私は杖道稽古の「遅刻魔」だ。いや、「魔」などという生易しいものではない。「王」と呼ぶべきである。
どれほど王かというと、遅刻率100%だ。
皆勤賞ならぬ「皆遅刻賞」である。
もちろん、私とて社会人だ。一部の先生には「日曜午前勤務」という、やむにやまれぬ高尚な(?)理由をお伝えし、了解も得ている。だが、全先生がこの事実をご存知かは甚だ疑問である。
それどころか、私自身「どうせ遅刻するのだ」と完全に開き直り、道すがら気になっていた喫茶店で優雅にモーニングを嗜んでから道場に向かったことすらある。これは明確なるサボタージュ、反逆行為である。
しかるに、である。
私はこの「100%遅刻」という重罪について、一度も、ただの一度も叱責されたことがない。
なぜか。
仮説1:先生方の心が太平洋よりも広い。
仮説2:昇段試験で学んだ「杖道とは許すこと」という高尚な理念を、先生方自らが実践しておられる。
しかし、私はもう一つの可能性も捨てていない。
仮説3:先生方は内心、額に青筋を立てながら「これも修行…!」と、私を許すことで己の精神を鍛えておられる。
仮説4:もう諦められて、単に「放っておかれて」いる。
真実は闇の中である。
だが、この「遅刻王」の道にも当然ハンデはある。
稽古冒頭の神聖なる儀式――礼、ストレッチ、太刀・杖の単独動作。これら全てを、私は華麗にスルーしてしまうのだ。
ストレッチはともかく、太刀と杖の単独動作は、先生の鋭いチェックをも(物理的に)回避する。上達には自主トレでの補填が必須となる。
特に杖の単独動作は厄介だ。
全十二本の型には「本手に構え、本手打用意、始め!」「やめ!」「元へ!」「位置交代!」などと、厳格な掛け声が定められている。初心者の頃ならいざ知らず、上段者たるもの、これを堂々と、腹の底から、正確な順番で叫ばねばならぬ。
私なりに対策は講じた。
自主トレと称し、解説書とにらめっこしながら「一人掛け声稽古」を敢行したのだ。誰もいない空間で「本手に構え〜」とブツブツやっている姿は、客観的に見てかなり不審であったと自負している。
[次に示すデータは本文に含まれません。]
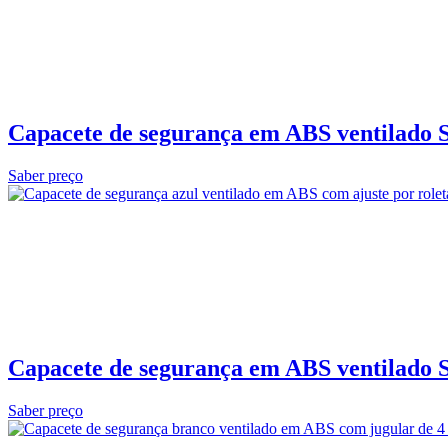
Capacete de segurança em ABS ventilado S
Saber preço
Capacete de segurança em ABS ventilado S
Saber preço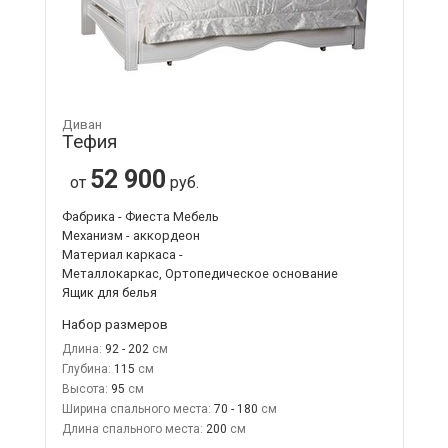
Диван
Тефия
52 900
от
руб.
Фабрика - Фиеста Мебель
Механизм - аккордеон
Материал каркаса -
Металлокаркас, Ортопедическое основание
Ящик для белья
Набор размеров
Длина:
92 - 202
Глубина:
115
Высота:
95
Ширина спального места:
70 - 180
Длина спального места:
200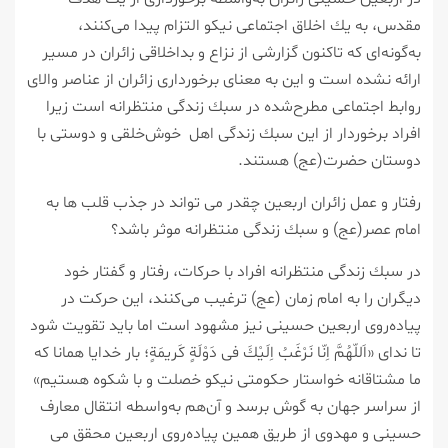
مقدس، به یك اخلاق اجتماعی نیكو التزام پیدا می‌كنند،
به‌گونه‌ای كه تاكنون گزارشی از نزاع و بداخلاقی زائران در مسیر
ارائه نشده است و این به معنای برخورداری زائران از عناصر والای
روابط اجتماعی مطرح‌شده در سبك زندگی منتظرانه است زیرا
افراد برخوردار از این سبك زندگی اهل خوش‌خلقی و دوستی با
دوستان حضرت(عج) هستند.
رفتار و عمل زائران اربعین چقدر می تواند در جذب قلب ها به
امام عصر(عج) و سبك زندگی منتظرانه موثر باشد؟
در سبك زندگی منتظرانه افراد با حركات، رفتار و گفتار خود
دیگران را به امام زمان (عج) ترغیب می‌كنند، این حركت در
پیاده‌روی اربعین حسینی نیز مشهود است اما باید تقویت شود
تا ندای «اَللّهُمَّ اِنّا نَرْغَبُ اِلَیْكَ فى دَوْلَةٍ كَریمَةٍ؛ بار خدايا همانا كه
ما مشتاقانه خواستار حكومتی نیكو خصلت و با شكوه هستیم»
از سراسر جهان به گوش برسد و آن‌هم به‌واسطه انتقال معارف
حسینی و مهدوی از طریق همین پیاده‌روی اربعین محقق می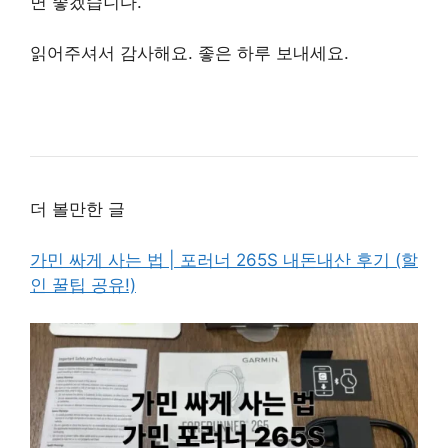
면 좋겠습니다.
읽어주셔서 감사해요. 좋은 하루 보내세요.
더 볼만한 글
가민 싸게 사는 법 | 포러너 265S 내돈내산 후기 (할
인 꿀팁 공유!)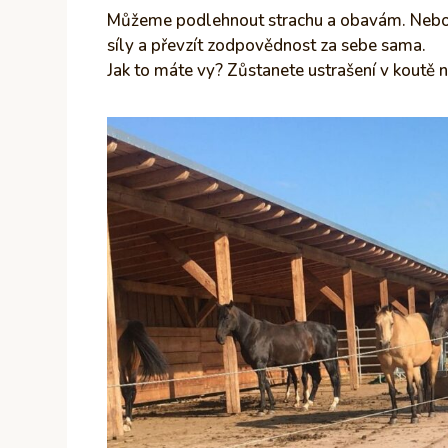
Můžeme podlehnout strachu a obavám. Nebo 
síly a převzít zodpovědnost za sebe sama.
Jak to máte vy? Zůstanete ustrašení v koutě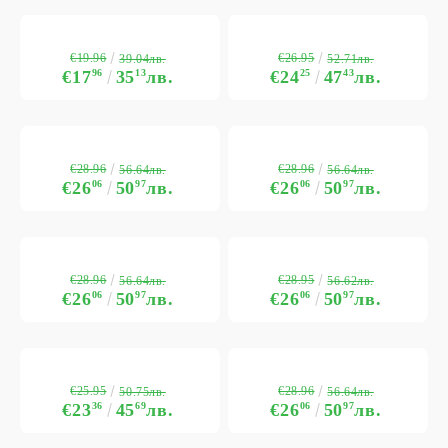
€19.96
€26.95
39.04лв.
52.71лв.
€17
96
35
13
лв.
€24
25
47
43
лв.
€28.96
€28.96
56.64лв.
56.64лв.
€26
06
50
97
лв.
€26
06
50
97
лв.
€28.96
€28.95
56.64лв.
56.62лв.
€26
06
50
97
лв.
€26
06
50
97
лв.
€25.95
€28.96
50.75лв.
56.64лв.
€23
36
45
69
лв.
€26
06
50
97
лв.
この涙ぐましい(?)努力のおかげで四段審査を切り抜け、今もその不審な稽古は継続中である。
しかし、真の敵は別にいた。
それが「相対(そうたい)」である。
単独動作に太刀を加え、二人で組んで行う型稽古だ。
これが、驚くべきことに、ぜーーーーんぜん、覚えておらへんのである。(※心の叫び)
実際、この相対は日曜の通常稽古では極めて稀にしか行われない。年に数回の講習会で「あ、こんなのあった」と思い出すレベルだ。
昇段試験の研修会で「相対は間合いの稽古に非常に有効だ」とご指摘を受け、まさにその通りだと深く感銘を受けた。受けたのだが。
いかんせん、相手がいない。
自宅で一人ではどうにもならない。相対の稽古は、私にとって永遠の課題であった。
だが、ここで私にチャンスが、いや天啓がやってきたのだ。
それは「初心者への指導」である。
もちろん「プラス上段者の見守り」という、万全のセーフティネット付きのミッションだ。
計画(プラン)はこうだ。
- あらかじめ教本を熟読し、ビデオで猛烈に予習しておく。
- 稽古当日、さも「君のために」という顔で初心者にこう告げる。「じゃあ、太刀を混ぜてみようか」と。
- 私が学ぶ。
なんと素晴らしい。
これぞ「役得」。
私は私の稽古のために、初心者を(最大限の敬意をもって)利用させていただくのだ。
ふっふっふ。
さっそく次回稽古から、この「指導という名の高等自主トレ」を開始することに決定した。待っていろ、相対。